Conversational search engines
Conversational search engines are emerging players in the information dissemination landscape. These platforms use natural language to respond to user queries, offering a personalised and interactive search experience. This raises numerous concerns about the criteria these tools employ in prioritising or excluding content according to their interests without checks and balances.
4. Strategic positioning of media in the AI era
For safeguarding the right to information, the prevailing economic and legal incentive structures must favour information organisations and professionals who genuinely uphold ethical values.
Threats to ethics’ economic incentives
Media traffic has become increasingly reliant on gatekeepers competing for short-term attention. As the marginal cost of producing artificial articles and news content approaches zero, a strategy based on publishing a limited number of quality articles may face increasing competition from one based on generating a large volume of reach-optimised ones.
Media outlets might automate daily editorial decisions via AI systems to determine which topics are trending online, how to maximise user engagement based on the outlet’s specific audience, and which angle and format to adopt. Media outlets cautious about generative AI might struggle against competitors who prioritise reach and cost-efficiency over informational integrity. This trend would gradually lead to a situation where the editorial process includes little to no human decision-making and results solely from the automatic aggregation of short-term private incentives.

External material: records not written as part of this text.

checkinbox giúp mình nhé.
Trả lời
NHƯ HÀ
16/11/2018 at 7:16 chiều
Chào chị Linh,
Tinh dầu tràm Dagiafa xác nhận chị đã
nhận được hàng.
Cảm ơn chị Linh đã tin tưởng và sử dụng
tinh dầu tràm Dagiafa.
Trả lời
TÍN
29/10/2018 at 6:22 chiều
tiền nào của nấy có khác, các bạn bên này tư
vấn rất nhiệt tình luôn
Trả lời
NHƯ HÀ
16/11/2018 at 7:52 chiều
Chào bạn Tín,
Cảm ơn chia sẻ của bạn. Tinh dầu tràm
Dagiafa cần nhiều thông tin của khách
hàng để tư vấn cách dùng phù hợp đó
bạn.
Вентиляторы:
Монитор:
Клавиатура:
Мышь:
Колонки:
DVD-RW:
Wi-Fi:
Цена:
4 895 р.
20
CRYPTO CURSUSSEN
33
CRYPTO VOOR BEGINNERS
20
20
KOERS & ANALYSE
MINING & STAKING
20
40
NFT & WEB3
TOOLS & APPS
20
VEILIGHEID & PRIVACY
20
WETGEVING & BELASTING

Media outlets’ relations towards AI providers and information gatekeepers
Several publishers and media organisations have accused GAI providers of using their content to train their models without fair compensation or explicit agreement. GAI tools produce content and build value based on the data they’re trained on, often resulting in text that mirrors specific sentences or images that mimic patterns, leading to unoriginal and copied content. Low-quality news websites also use AI to rewrite content from mainstream news outlets deceptively. Early court decisions have prevented copyrighting AI-generated visual content in the USA. Further, foundational models have been accused of absorbing a vast amount of publicly available information and content and walling it off into proprietary products.

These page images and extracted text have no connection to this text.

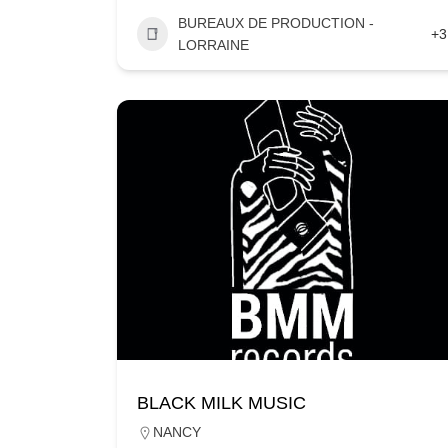
BUREAUX DE PRODUCTION -
+3
LORRAINE
BLACK MILK MUSIC
NANCY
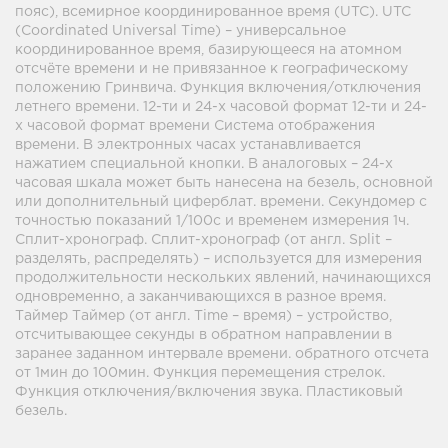
пояс), всемирное координированное время (UTC). UTC
(Coordinated Universal Time) – универсальное
координированное время, базирующееся на атомном
отсчёте времени и не привязанное к географическому
положению Гринвича. Функция включения/отключения
летнего времени. 12-ти и 24-х часовой формат 12-ти и 24-
х часовой формат времени Система отображения
времени. В электронных часах устанавливается
нажатием специальной кнопки. В аналоговых – 24-х
часовая шкала может быть нанесена на безель, основной
или дополнительный циферблат. времени. Секундомер с
точностью показаний 1/100с и временем измерения 1ч.
Сплит-хронограф. Сплит-хронограф (от англ. Split –
разделять, распределять) – используется для измерения
продолжительности нескольких явлений, начинающихся
одновременно, а заканчивающихся в разное время.
Таймер Таймер (от англ. Time – время) – устройство,
отсчитывающее секунды в обратном направлении в
заранее заданном интервале времени. обратного отсчета
от 1мин до 100мин. Функция перемещения стрелок.
Функция отключения/включения звука. Пластиковый
безель.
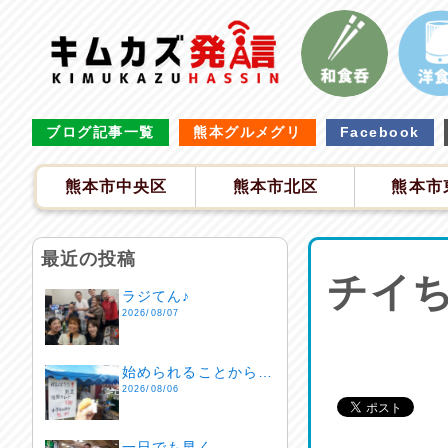
ブログ記事一覧
熊本グルメグリ
Facebook
熊本市中央区
熊本市北区
熊本市
最近の投稿
チイち
ラジてん♪
2026/08/07
始められることから…
2026/08/06
一日でも早く…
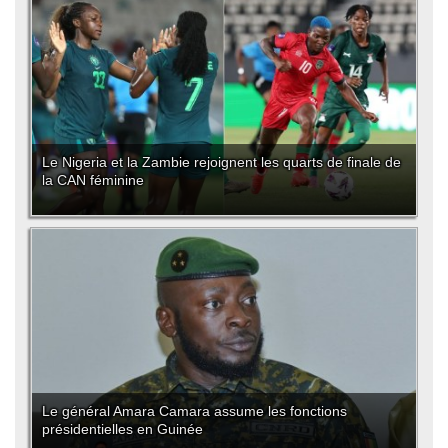
Le Nigeria et la Zambie rejoignent les quarts de finale de
la CAN féminine
Le général Amara Camara assume les fonctions
présidentielles en Guinée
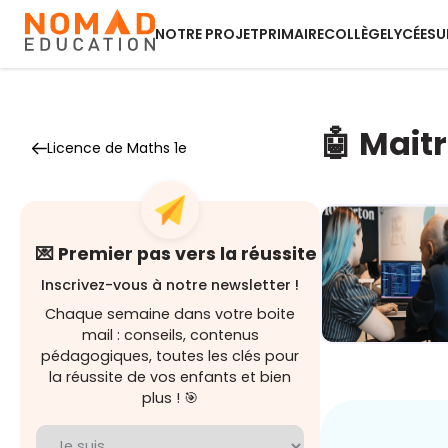
NOTRE PROJET
PRIMAIRE
COLLÈGE
LYCÉE
SU
🤖 Maitr
Licence de Maths 1e
💌 Premier pas vers la réussite
Inscrivez-vous à notre newsletter !
Chaque semaine dans votre boite
mail : conseils, contenus
pédagogiques, toutes les clés pour
Demain au
boulot : Les
la réussite de vos enfants et bien
métiers
plus ! 🎯
boostés p...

Conversational agents may divert media outlets’ traffic while at the same time using their data, leading to advertising and subscription revenue losses. If not compensated for, this could threaten journalism’s economic sustainability and give increasing importance to anti-competitive, web-destroying, but compelling AI chatbots.

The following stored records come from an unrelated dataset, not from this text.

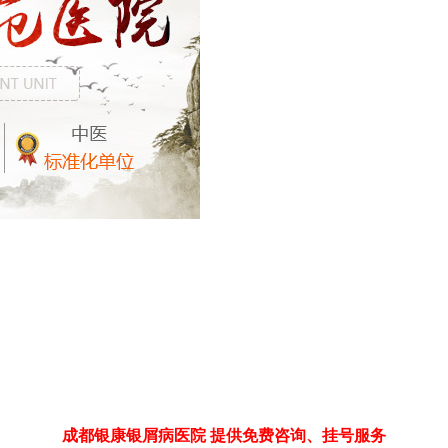
成都银康银屑病医院 提供免费咨询、挂号服务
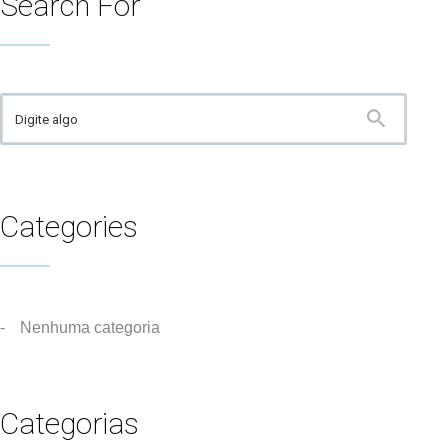
Search For
Categories
Nenhuma categoria
Categorias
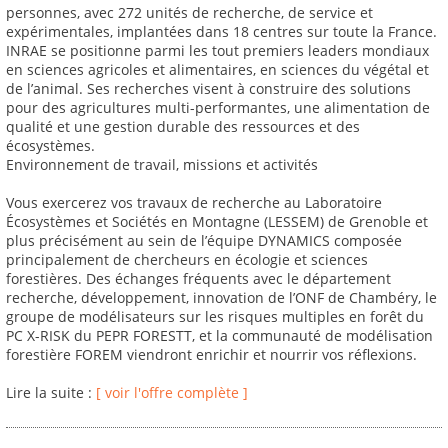
personnes, avec 272 unités de recherche, de service et
expérimentales, implantées dans 18 centres sur toute la France.
INRAE se positionne parmi les tout premiers leaders mondiaux
en sciences agricoles et alimentaires, en sciences du végétal et
de l’animal. Ses recherches visent à construire des solutions
pour des agricultures multi-performantes, une alimentation de
qualité et une gestion durable des ressources et des
écosystèmes.
Environnement de travail, missions et activités
Vous exercerez vos travaux de recherche au Laboratoire
Écosystèmes et Sociétés en Montagne (LESSEM) de Grenoble et
plus précisément au sein de l’équipe DYNAMICS composée
principalement de chercheurs en écologie et sciences
forestières. Des échanges fréquents avec le département
recherche, développement, innovation de l’ONF de Chambéry, le
groupe de modélisateurs sur les risques multiples en forêt du
PC X-RISK du PEPR FORESTT, et la communauté de modélisation
forestière FOREM viendront enrichir et nourrir vos réflexions.
Lire la suite :
[ voir l'offre complète ]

Media outlets also confront a growing asymmetrical power dynamic with social media companies. This disparity is evident in several areas, including advertising revenues and editorial decisions, and amplifies as advertisers increasingly shift from traditional media to social media platforms.
GAI suggests a potential for significant staff reductions in media outlets. Some (poor quality) news sites already publish articles mainly written or entirely by bots. Others may soon follow suit, as well as tech companies. Because GAI systems do not directly collect facts by conducting interviews, taking pictures, or attending meetings, they can only update their view if they are explicitly trained on new data to consider new information. Few original materials may be collected if substantial media revenues are diverted from information gathering.
This document reflects the point of view of its authors. It is intended to illustrate the scope of the discussions of the “Charter on AI in the media” working group.